Hank’s volunteering efforts also include 15 years as a carer at the Albany Hospice supporting patients and their families at a most difficult time in life. He completed a Professional Counsellor’s course knowing this would enable him to be of greater service to others.

Somehow he found time to be a regular visitor at Albany maximum security prison giving a compassionate ear and smiling face to prisoners who had no visitors. Today, he still makes the long drive to Albany to visit two inmates serving life-sentences so they know they are not forgotten. At times the prison has requested Hank’s help in calming the men when all else has failed. He judges no-one and accepts everyone.

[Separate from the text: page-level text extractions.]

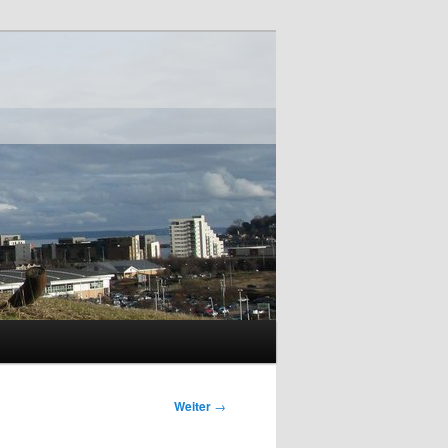
Weiter
→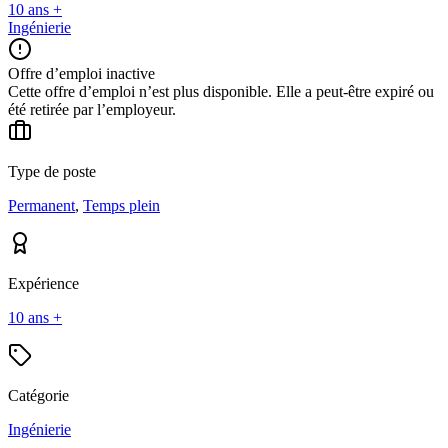
10 ans +
Ingénierie
Offre d’emploi inactive
Cette offre d’emploi n’est plus disponible. Elle a peut-être expiré ou
été retirée par l’employeur.
Type de poste
Permanent
,
Temps plein
Expérience
10 ans +
Catégorie
Ingénierie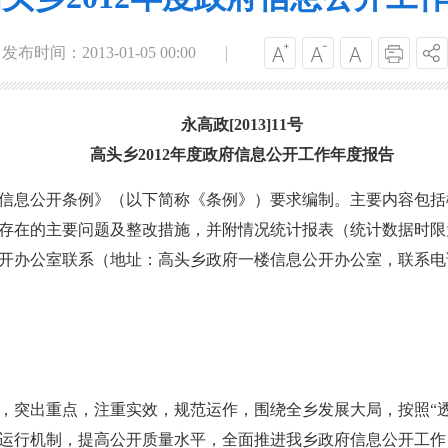
发布时间：2013-01-05 00:00
永高政[2013]11号
高头乡2012年度政府信息公开工作年度报告
息公开条例》（以下简称《条例》）要求编制。主要内容包括
的主要问题及整改措施，并附情况统计报表（统计数据时限为2012
公室联系（地址：高头乡政府一楼信息公开办公室，联系电话：557
，突出重点，注重实效，规范运作，围绕全乡发展大局，按照“
运行机制，提高公开质量水平，全面推进我乡政府信息公开工作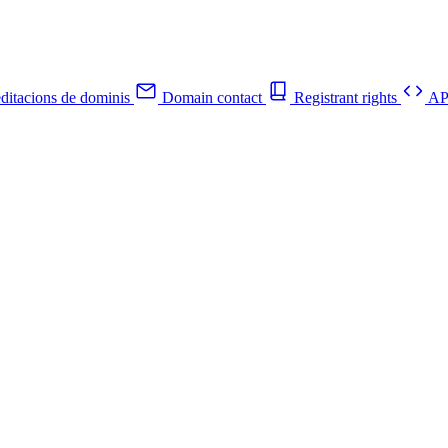
ditacions de dominis
Domain contact
Registrant rights
API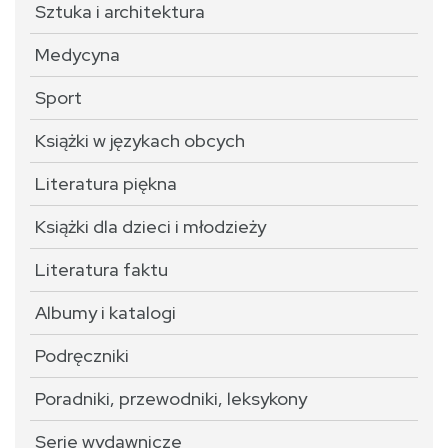
Sztuka i architektura
Medycyna
Sport
Książki w językach obcych
Literatura piękna
Książki dla dzieci i młodzieży
Literatura faktu
Albumy i katalogi
Podręczniki
Poradniki, przewodniki, leksykony
Serie wydawnicze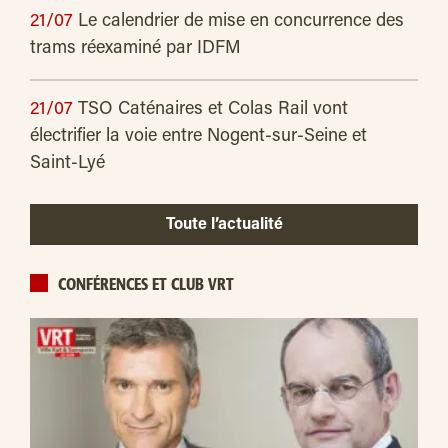
21/07
Le calendrier de mise en concurrence des
trams réexaminé par IDFM
21/07
TSO Caténaires et Colas Rail vont
électrifier la voie entre Nogent-sur-Seine et
Saint-Lyé
Toute l’actualité
CONFÉRENCES ET CLUB VRT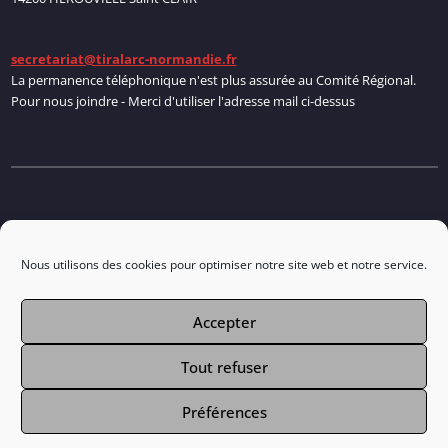
secretariat@tiralarc-normandie.fr
La permanence téléphonique n'est plus assurée au Comité Régional.
Pour nous joindre - Merci d'utiliser l'adresse mail ci-dessus
Politique de cookies
Nous utilisons des cookies pour optimiser notre site web et notre service.
Accepter
Connexion
Tout refuser
Préférences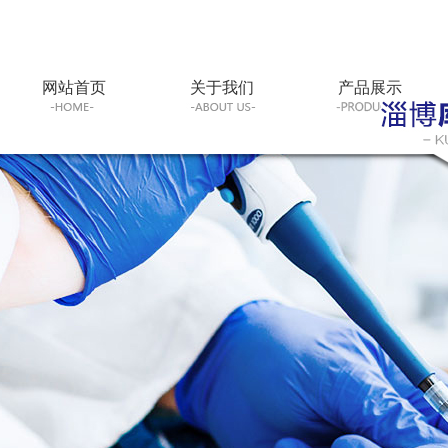
网站首页
关于我们
产品展示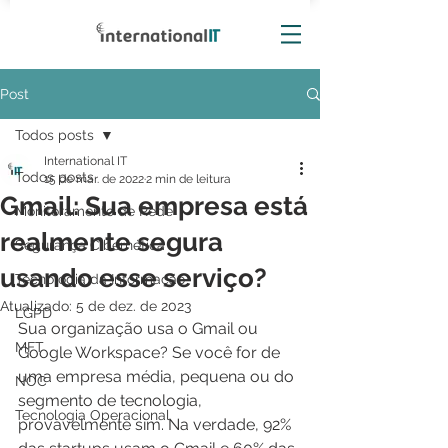
Post
Todos posts
International IT
Todos posts
15 de mar. de 2022
2 min de leitura
Gmail: Sua empresa está
Monitoramento de Rede
realmente segura
Segurança Cibernética
usando esse serviço?
Tecnologia da Informação
Atualizado:
5 de dez. de 2023
LGPD
Sua organização usa o Gmail ou 
MFT
Google Workspace? Se você for de 
uma empresa média, pequena ou do 
NOC
segmento de tecnologia, 
Tecnologia Operacional
provavelmente sim. Na verdade, 92% 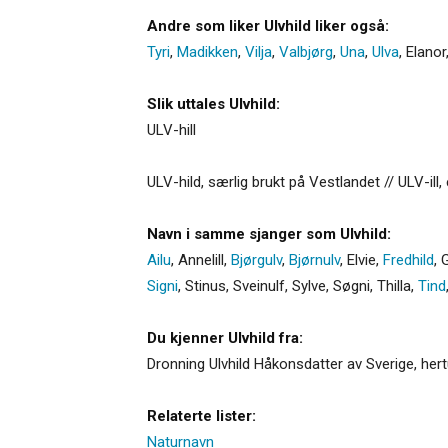
Andre som liker Ulvhild liker også:
Tyri
,
Madikken
,
Vilja
,
Valbjørg
,
Una
,
Ulva
,
Elanor
Slik uttales Ulvhild:
ULV-hill
ULV-hild, særlig brukt på Vestlandet // ULV-ill, 
Navn i samme sjanger som Ulvhild:
Ailu
,
Annelill
,
Bjørgulv
,
Bjørnulv
,
Elvie
,
Fredhild
,
G
Signi
,
Stinus
,
Sveinulf
,
Sylve
,
Søgni
,
Thilla
,
Tind
Du kjenner Ulvhild fra:
Dronning Ulvhild Håkonsdatter av Sverige, her
Relaterte lister:
Naturnavn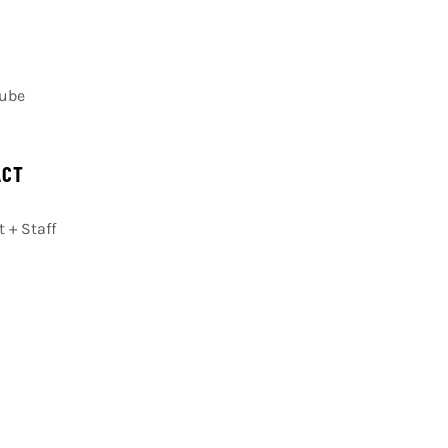
Cube
ACT
 + Staff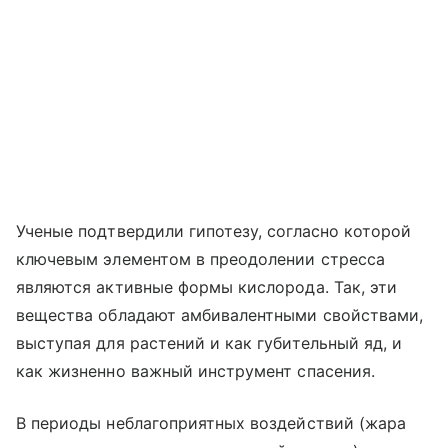
Ученые подтвердили гипотезу, согласно которой
ключевым элементом в преодолении стресса
являются активные формы кислорода. Так, эти
вещества обладают амбивалентными свойствами,
выступая для растений и как губительный яд, и
как жизненно важный инструмент спасения.
В периоды неблагоприятных воздействий (жара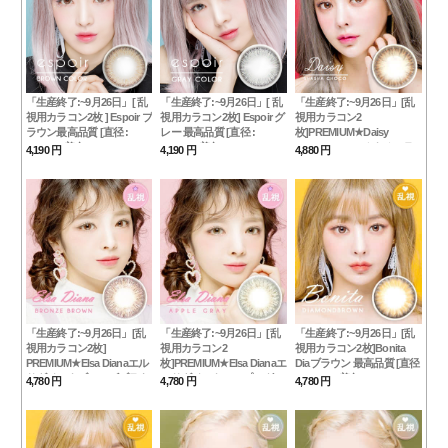
「生産終了:~9月26日」[ 乱
「生産終了:~9月26日」[ 乱
「生産終了:~9月26日」[乱
視用カラコン2枚 ] Espoir ブ
視用カラコン2枚] Espoir グ
視用カラコン2
ラウン最高品質 [直径 :
レー 最高品質 [直径 :
枚]PREMIUM★Daisy
14.0mm 着色：13.4mm]ア
14.0mm 着色：13.4mm]ア
Shasha Choco★ナチュラ
4,190 円
4,190 円
4,880 円
イダ ナチュラル
イダ ナチュラル
ルチョコ[直径 : 14.0mm 着
色：13.4mm]
「生産終了:~9月26日」[乱
「生産終了:~9月26日」[乱
「生産終了:~9月26日」[乱
視用カラコン2枚]
視用カラコン2
視用カラコン2枚]Bonita
PREMIUM★Elsa Dianaエル
枚]PREMIUM★Elsa Dianaエ
Diaブラウン 最高品質 [直径
サダイアナブロンズブラウ
ルサダイアナアップルグレ
: 14.0mm 着色：13.4mm]
4,780 円
4,780 円
4,780 円
Diamond Brown
ン 最高品質 [直径 : 14.0mm
ー最高品質 [直径 : 14.0mm
着色：13.6mm] Diana
着色：13.6mm] Elsa Diana
Brown
Gray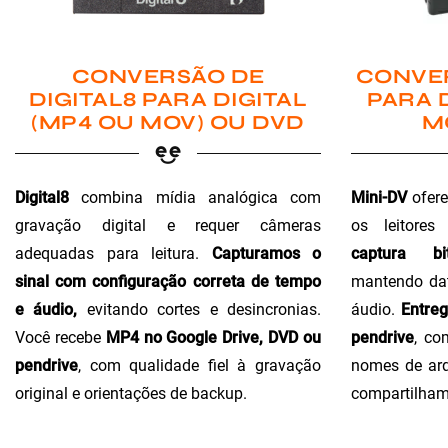
CONVER
CONVERSÃO DE
PARA 
DIGITAL8 PARA DIGITAL
M
(MP4 OU MOV) OU DVD
Mini-DV
ofere
Digital8
combina mídia analógica com
os leitores
gravação digital e requer câmeras
captura bi
adequadas para leitura.
Capturamos o
mantendo dat
sinal com configuração correta de tempo
áudio.
Entre
e áudio,
evitando cortes e desincronias.
pendrive
, co
Você recebe
MP4 no Google Drive, DVD ou
nomes de arq
pendrive
, com qualidade fiel à gravação
compartilham
original e orientações de backup.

He has provided a home and education and foster care for a 13 year old he found scavenging out of a rubbish bin. This child was out of control, but settled with Hank,completed school and today leads a stable life. Hank’s voluntary work at the local Op Shop is fortuitous as he can open the door at any hour to select clean clothes for the homeless people who come his way. Offering a hot meal, shower and clean clothes, Hank has been known to then locate their family, buy a bus ticket and enable the person to get off the streets and return to the care of loved ones.

This is only a summary of the many people Hank has tutored and helped in an awe inspiring life of volunteering and service. Read Write Now is indeed honoured that he chose to be part of our organisation and we are humbled to have had the opportunity to nominate him for the Pride of Australia ‘Fair Go’ Medal, an honour he so richly deserves.